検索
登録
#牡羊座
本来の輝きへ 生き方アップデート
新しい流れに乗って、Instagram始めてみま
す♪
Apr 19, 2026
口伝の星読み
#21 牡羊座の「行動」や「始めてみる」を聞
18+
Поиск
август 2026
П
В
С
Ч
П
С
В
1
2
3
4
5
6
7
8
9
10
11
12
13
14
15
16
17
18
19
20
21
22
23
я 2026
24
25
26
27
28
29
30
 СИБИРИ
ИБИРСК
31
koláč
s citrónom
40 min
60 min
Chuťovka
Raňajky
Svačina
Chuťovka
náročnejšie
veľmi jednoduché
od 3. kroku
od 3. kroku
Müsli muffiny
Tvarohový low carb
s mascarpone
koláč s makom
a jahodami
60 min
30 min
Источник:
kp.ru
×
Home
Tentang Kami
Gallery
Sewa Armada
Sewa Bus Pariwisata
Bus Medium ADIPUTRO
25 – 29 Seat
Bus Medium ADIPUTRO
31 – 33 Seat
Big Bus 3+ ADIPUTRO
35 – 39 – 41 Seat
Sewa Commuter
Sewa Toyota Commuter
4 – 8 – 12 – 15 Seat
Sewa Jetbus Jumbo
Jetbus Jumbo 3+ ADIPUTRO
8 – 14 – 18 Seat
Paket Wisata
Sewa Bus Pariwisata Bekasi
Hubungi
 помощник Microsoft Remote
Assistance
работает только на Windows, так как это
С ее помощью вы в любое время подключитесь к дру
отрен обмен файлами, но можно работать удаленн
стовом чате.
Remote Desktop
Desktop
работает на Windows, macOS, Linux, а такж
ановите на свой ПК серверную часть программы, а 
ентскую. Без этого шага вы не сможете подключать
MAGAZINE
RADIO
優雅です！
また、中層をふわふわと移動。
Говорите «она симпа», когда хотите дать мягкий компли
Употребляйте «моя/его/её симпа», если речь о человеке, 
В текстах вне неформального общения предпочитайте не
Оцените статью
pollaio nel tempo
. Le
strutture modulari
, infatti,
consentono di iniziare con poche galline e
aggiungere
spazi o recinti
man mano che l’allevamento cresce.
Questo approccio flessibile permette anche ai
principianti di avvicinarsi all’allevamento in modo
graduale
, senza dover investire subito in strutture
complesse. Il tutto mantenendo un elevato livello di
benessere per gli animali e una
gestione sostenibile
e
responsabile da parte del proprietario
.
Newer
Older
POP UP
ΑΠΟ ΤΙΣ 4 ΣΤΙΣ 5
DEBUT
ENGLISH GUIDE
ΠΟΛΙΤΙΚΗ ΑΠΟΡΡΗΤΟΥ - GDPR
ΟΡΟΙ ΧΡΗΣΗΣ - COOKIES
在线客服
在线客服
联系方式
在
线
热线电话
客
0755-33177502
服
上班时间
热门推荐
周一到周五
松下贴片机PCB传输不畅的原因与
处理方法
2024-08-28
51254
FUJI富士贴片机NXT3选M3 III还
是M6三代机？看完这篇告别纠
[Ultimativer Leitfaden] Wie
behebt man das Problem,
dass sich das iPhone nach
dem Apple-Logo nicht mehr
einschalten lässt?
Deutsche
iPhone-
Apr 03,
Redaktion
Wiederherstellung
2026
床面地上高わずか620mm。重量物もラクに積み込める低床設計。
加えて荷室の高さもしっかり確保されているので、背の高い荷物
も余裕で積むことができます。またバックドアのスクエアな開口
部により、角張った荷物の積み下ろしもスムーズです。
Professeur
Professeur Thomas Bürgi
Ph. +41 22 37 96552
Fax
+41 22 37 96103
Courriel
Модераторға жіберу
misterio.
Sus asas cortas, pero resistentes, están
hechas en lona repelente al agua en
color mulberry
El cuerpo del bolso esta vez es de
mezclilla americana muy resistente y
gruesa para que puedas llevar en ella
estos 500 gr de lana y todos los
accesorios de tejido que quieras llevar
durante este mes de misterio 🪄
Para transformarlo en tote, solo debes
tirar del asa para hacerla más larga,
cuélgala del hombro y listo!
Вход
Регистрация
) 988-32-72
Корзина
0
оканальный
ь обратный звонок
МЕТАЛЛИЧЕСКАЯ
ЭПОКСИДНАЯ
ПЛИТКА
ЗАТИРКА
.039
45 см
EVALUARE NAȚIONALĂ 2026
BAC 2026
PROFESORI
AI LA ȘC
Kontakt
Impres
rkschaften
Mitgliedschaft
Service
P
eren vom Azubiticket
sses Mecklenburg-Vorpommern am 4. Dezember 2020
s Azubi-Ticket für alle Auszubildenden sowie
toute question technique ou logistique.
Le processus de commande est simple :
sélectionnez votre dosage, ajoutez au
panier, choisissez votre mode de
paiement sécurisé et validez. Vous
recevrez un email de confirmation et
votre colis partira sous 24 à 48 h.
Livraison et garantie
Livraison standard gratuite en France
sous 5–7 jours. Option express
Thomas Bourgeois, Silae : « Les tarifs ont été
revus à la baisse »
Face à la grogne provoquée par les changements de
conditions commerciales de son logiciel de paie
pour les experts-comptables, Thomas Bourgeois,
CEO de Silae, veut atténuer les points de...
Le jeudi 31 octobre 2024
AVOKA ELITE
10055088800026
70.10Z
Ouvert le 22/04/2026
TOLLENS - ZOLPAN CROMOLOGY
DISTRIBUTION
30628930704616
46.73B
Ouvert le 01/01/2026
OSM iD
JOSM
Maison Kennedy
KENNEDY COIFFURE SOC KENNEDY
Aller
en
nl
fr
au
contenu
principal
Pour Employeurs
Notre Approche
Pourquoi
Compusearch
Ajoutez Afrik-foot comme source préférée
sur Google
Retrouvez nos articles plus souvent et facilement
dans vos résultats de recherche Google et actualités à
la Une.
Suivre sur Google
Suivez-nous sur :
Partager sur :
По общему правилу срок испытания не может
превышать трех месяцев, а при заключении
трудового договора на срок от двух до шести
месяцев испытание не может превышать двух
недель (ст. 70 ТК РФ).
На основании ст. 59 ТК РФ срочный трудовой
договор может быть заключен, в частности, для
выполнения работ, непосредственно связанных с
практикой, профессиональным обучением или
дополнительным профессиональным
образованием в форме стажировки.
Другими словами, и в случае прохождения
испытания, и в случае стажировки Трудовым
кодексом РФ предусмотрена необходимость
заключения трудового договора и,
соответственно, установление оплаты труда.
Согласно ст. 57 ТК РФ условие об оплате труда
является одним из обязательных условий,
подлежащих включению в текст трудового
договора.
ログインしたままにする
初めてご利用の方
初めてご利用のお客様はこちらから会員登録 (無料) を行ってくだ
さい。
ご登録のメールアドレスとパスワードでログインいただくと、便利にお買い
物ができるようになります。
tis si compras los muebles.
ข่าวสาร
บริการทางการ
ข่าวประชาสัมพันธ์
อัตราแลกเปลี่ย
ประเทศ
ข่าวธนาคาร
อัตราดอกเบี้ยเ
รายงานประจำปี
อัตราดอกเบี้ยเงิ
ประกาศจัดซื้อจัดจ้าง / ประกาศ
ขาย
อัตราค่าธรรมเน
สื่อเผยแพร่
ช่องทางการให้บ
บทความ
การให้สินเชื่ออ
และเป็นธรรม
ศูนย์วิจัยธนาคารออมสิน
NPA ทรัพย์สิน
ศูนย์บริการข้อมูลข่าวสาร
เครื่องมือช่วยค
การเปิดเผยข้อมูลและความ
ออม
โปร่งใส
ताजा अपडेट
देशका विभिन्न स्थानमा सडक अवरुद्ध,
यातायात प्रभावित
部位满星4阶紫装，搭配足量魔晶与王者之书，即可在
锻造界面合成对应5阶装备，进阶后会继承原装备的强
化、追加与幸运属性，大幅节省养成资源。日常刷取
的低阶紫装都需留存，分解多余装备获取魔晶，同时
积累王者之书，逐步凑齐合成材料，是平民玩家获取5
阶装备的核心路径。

######

## Exercise prompt
Return the listing verbatim.

## Answer space
検索
登録
#牡羊座
本来の輝きへ 生き方アップデート
新しい流れに乗って、Instagram始めてみま
す♪
Apr 19, 2026
口伝の星読み
#21 牡羊座の「行動」や「始めてみる」を聞
18+
Поиск
август 2026
П
В
С
Ч
П
С
В
1
2
3
4
5
6
7
8
9
10
11
12
13
14
15
16
17
18
19
20
21
22
23
я 2026
24
25
26
27
28
29
30
 СИБИРИ
ИБИРСК
31
koláč
s citrónom
40 min
60 min
Chuťovka
Raňajky
Svačina
Chuťovka
náročnejšie
veľmi jednoduché
od 3. kroku
od 3. kroku
Müsli muffiny
Tvarohový low carb
s mascarpone
koláč s makom
a jahodami
60 min
30 min
Источник:
kp.ru
×
Home
Tentang Kami
Gallery
Sewa Armada
Sewa Bus Pariwisata
Bus Medium ADIPUTRO
25 – 29 Seat
Bus Medium ADIPUTRO
31 – 33 Seat
Big Bus 3+ ADIPUTRO
35 – 39 – 41 Seat
Sewa Commuter
Sewa Toyota Commuter
4 – 8 – 12 – 15 Seat
Sewa Jetbus Jumbo
Jetbus Jumbo 3+ ADIPUTRO
8 – 14 – 18 Seat
Paket Wisata
Sewa Bus Pariwisata Bekasi
Hubungi
 помощник Microsoft Remote
Assistance
работает только на Windows, так как это
С ее помощью вы в любое время подключитесь к дру
отрен обмен файлами, но можно работать удаленн
стовом чате.
Remote Desktop
Desktop
работает на Windows, macOS, Linux, а такж
ановите на свой ПК серверную часть программы, а 
ентскую. Без этого шага вы не сможете подключать
MAGAZINE
RADIO
優雅です！
また、中層をふわふわと移動。
Говорите «она симпа», когда хотите дать мягкий компли
Употребляйте «моя/его/её симпа», если речь о человеке, 
В текстах вне неформального общения предпочитайте не
Оцените статью
pollaio nel tempo
. Le
strutture modulari
, infatti,
consentono di iniziare con poche galline e
aggiungere
spazi o recinti
man mano che l’allevamento cresce.
Questo approccio flessibile permette anche ai
principianti di avvicinarsi all’allevamento in modo
graduale
, senza dover investire subito in strutture
complesse. Il tutto mantenendo un elevato livello di
benessere per gli animali e una
gestione sostenibile
e
responsabile da parte del proprietario
.
Newer
Older
POP UP
ΑΠΟ ΤΙΣ 4 ΣΤΙΣ 5
DEBUT
ENGLISH GUIDE
ΠΟΛΙΤΙΚΗ ΑΠΟΡΡΗΤΟΥ - GDPR
ΟΡΟΙ ΧΡΗΣΗΣ - COOKIES
在线客服
在线客服
联系方式
在
线
热线电话
客
0755-33177502
服
上班时间
热门推荐
周一到周五
松下贴片机PCB传输不畅的原因与
处理方法
2024-08-28
51254
FUJI富士贴片机NXT3选M3 III还
是M6三代机？看完这篇告别纠
[Ultimativer Leitfaden] Wie
behebt man das Problem,
dass sich das iPhone nach
dem Apple-Logo nicht mehr
einschalten lässt?
Deutsche
iPhone-
Apr 03,
Redaktion
Wiederherstellung
2026
床面地上高わずか620mm。重量物もラクに積み込める低床設計。
加えて荷室の高さもしっかり確保されているので、背の高い荷物
も余裕で積むことができます。またバックドアのスクエアな開口
部により、角張った荷物の積み下ろしもスムーズです。
Professeur
Professeur Thomas Bürgi
Ph. +41 22 37 96552
Fax
+41 22 37 96103
Courriel
Модераторға жіберу
misterio.
Sus asas cortas, pero resistentes, están
hechas en lona repelente al agua en
color mulberry
El cuerpo del bolso esta vez es de
mezclilla americana muy resistente y
gruesa para que puedas llevar en ella
estos 500 gr de lana y todos los
accesorios de tejido que quieras llevar
durante este mes de misterio 🪄
Para transformarlo en tote, solo debes
tirar del asa para hacerla más larga,
cuélgala del hombro y listo!
Вход
Регистрация
) 988-32-72
Корзина
0
оканальный
ь обратный звонок
МЕТАЛЛИЧЕСКАЯ
ЭПОКСИДНАЯ
ПЛИТКА
ЗАТИРКА
.039
45 см
EVALUARE NAȚIONALĂ 2026
BAC 2026
PROFESORI
AI LA ȘC
Kontakt
Impres
rkschaften
Mitgliedschaft
Service
P
eren vom Azubiticket
sses Mecklenburg-Vorpommern am 4. Dezember 2020
s Azubi-Ticket für alle Auszubildenden sowie
toute question technique ou logistique.
Le processus de commande est simple :
sélectionnez votre dosage, ajoutez au
panier, choisissez votre mode de
paiement sécurisé et validez. Vous
recevrez un email de confirmation et
votre colis partira sous 24 à 48 h.
Livraison et garantie
Livraison standard gratuite en France
sous 5–7 jours. Option express
Thomas Bourgeois, Silae : « Les tarifs ont été
revus à la baisse »
Face à la grogne provoquée par les changements de
conditions commerciales de son logiciel de paie
pour les experts-comptables, Thomas Bourgeois,
CEO de Silae, veut atténuer les points de...
Le jeudi 31 octobre 2024
AVOKA ELITE
10055088800026
70.10Z
Ouvert le 22/04/2026
TOLLENS - ZOLPAN CROMOLOGY
DISTRIBUTION
30628930704616
46.73B
Ouvert le 01/01/2026
OSM iD
JOSM
Maison Kennedy
KENNEDY COIFFURE SOC KENNEDY
Aller
en
nl
fr
au
contenu
principal
Pour Employeurs
Notre Approche
Pourquoi
Compusearch
Ajoutez Afrik-foot comme source préférée
sur Google
Retrouvez nos articles plus souvent et facilement
dans vos résultats de recherche Google et actualités à
la Une.
Suivre sur Google
Suivez-nous sur :
Partager sur :
По общему правилу срок испытания не может
превышать трех месяцев, а при заключении
трудового договора на срок от двух до шести
месяцев испытание не может превышать двух
недель (ст. 70 ТК РФ).
На основании ст. 59 ТК РФ срочный трудовой
договор может быть заключен, в частности, для
выполнения работ, непосредственно связанных с
практикой, профессиональным обучением или
дополнительным профессиональным
образованием в форме стажировки.
Другими словами, и в случае прохождения
испытания, и в случае стажировки Трудовым
кодексом РФ предусмотрена необходимость
заключения трудового договора и,
соответственно, установление оплаты труда.
Согласно ст. 57 ТК РФ условие об оплате труда
является одним из обязательных условий,
подлежащих включению в текст трудового
договора.
ログインしたままにする
初めてご利用の方
初めてご利用のお客様はこちらから会員登録 (無料) を行ってくだ
さい。
ご登録のメールアドレスとパスワードでログインいただくと、便利にお買い
物ができるようになります。
tis si compras los muebles.
ข่าวสาร
บริการทางการ
ข่าวประชาสัมพันธ์
อัตราแลกเปลี่ย
ประเทศ
ข่าวธนาคาร
อัตราดอกเบี้ยเ
รายงานประจำปี
อัตราดอกเบี้ยเงิ
ประกาศจัดซื้อจัดจ้าง / ประกาศ
ขาย
อัตราค่าธรรมเน
สื่อเผยแพร่
ช่องทางการให้บ
บทความ
การให้สินเชื่ออ
และเป็นธรรม
ศูนย์วิจัยธนาคารออมสิน
NPA ทรัพย์สิน
ศูนย์บริการข้อมูลข่าวสาร
เครื่องมือช่วยค
การเปิดเผยข้อมูลและความ
ออม
โปร่งใส
ताजा अपडेट
देशका विभिन्न स्थानमा सडक अवरुद्ध,
यातायात प्रभावित
部位满星4阶紫装，搭配足量魔晶与王者之书，即可在
锻造界面合成对应5阶装备，进阶后会继承原装备的强
化、追加与幸运属性，大幅节省养成资源。日常刷取
的低阶紫装都需留存，分解多余装备获取魔晶，同时
积累王者之书，逐步凑齐合成材料，是平民玩家获取5
阶装备的核心路径。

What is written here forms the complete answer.